You haven't described the format of your input file. Just showing us a 10 line sample input file lets us makes lots of possibly erroneous assumptions that might or might not be valid in your actual input files.
The code you showed us in post #3 in this thread prints each row with a last field (not necessarily 5th field) that appears more than once with a new final field (not necessarily field 6) that specifies the number of times the previous final field appeared in your input file. Your code assumes that each input line contains 5 input fields, but that is not stated as a known requirement of any input file you will be processing.

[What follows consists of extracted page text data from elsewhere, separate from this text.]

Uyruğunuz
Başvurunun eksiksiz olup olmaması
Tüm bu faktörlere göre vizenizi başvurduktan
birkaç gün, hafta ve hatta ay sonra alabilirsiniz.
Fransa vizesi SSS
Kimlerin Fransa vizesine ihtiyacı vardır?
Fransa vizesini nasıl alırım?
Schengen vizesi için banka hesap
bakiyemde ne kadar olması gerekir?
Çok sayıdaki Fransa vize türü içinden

The code vgersh99 suggested looks like it should do what you requested as long as each input line contains exactly 5 input fields and all lines within a given input file with the same value in the last field are adjacent in the input file. Neither of these assumptions are stated as requirements for your input files, but both assumptions hold true in your sample input file.
Note that both the code you showed us and the code vgersh99 suggested read the input file twice. For large files, this can be inefficient. If you want to process data being read from a pipe, it just won't work.
If we can assume that all records within a given input file with the same value in the 5th field are adjacent in the input file (including that all lines with less than 5 fields and all lines with an empty 5th field are adjacent), the following seems to do what you requested no matter how many fields appear on each input line and only needing to read an input file once. Again, this assumption is not stated as a requirement for your input files but holds true in your sample input file.
awk '
BEGIN { FS = OFS = "\t"
}
{ if(++c[$5] == 1) {
$5 = $5 OFS groups+1
$0 = $0
last = $0
}
if(c[$5] == 2) {
print last
$5 = $5 OFS (++groups)
$0 = $0
print
}
if(c[$5] > 2) {
$5 = $5 OFS groups
$0 = $0
print
}
}' file
Note that the parentheses in the statement:
$5 = $5 OFS (++groups)
should not be needed. But, at least with the BSD-based awk
version 20070501 distributed with macOS High Sierra version 10.13.6, this script gets a memory fault in awk
when processing the first line that has a field #5 that matches a field #5 from a previous line if those parentheses are omitted.
You haven't said what operating system you're using. If you want to try this code on a Solaris/SunOS system, change awk
to /usr/xpg4/bin/awk
or nawk
.
With your sample input, the above code produces the output you requested in post #1. With the following in file
:
f1
f1 f2
f1 f2 f3
f1 f2 f3 f4
f1 f2 f3 f4 f5
chr1 3773797 3773797 CEP10 1
chr1 3773797 3773797 CEP104 2
chr1 3689350 3689350 SMIM1 2
chr1 3773797 3773797 CEP4 3
chr1 3773797 3773797 EP104 4
chr1 43283059 43283059 CCDC23 5
chr1 43282775 43282775 ERMAP 5
add1 43282775 43282775 ERMAP 6 field 6 field 7.1
add2 43282775 43282775 ERMAP 6 f62 field 7.2
add3 43282775 43282775 ERMAP 6 f63 field 7.3
add4 43282775 43282775 ERMAP 6 f64 field 7.4
add5 43282775 43282775 ERMAP 6 f65 field 7.5
add6 43282775 43282775 ERMAP 6 f66 field 7.6
the output produced by the above script is:
f1 1
f1 f2 1
f1 f2 f3 1
f1 f2 f3 f4 1
chr1 3773797 3773797 CEP104 2 2
chr1 3689350 3689350 SMIM1 2 2
chr1 43283059 43283059 CCDC23 5 3
chr1 43282775 43282775 ERMAP 5 3
add1 43282775 43282775 ERMAP 6 4 field 6 field 7.1
add2 43282775 43282775 ERMAP 6 4 f62 field 7.2
add3 43282775 43282775 ERMAP 6 4 f63 field 7.3
add4 43282775 43282775 ERMAP 6 4 f64 field 7.4
add5 43282775 43282775 ERMAP 6 4 f65 field 7.5
add6 43282775 43282775 ERMAP 6 4 f66 field 7.6
Note that the output field counting the number of groups of common field #5 values is always stored in field #6 no matter how many fields were in the input file. If there were 6 or more fields in an input line, all fields after field #5 are shifted to the right in the output and the group counter is inserted in field #6. If were less than 5 fields in an input line, empty fields are inserted before output field #6.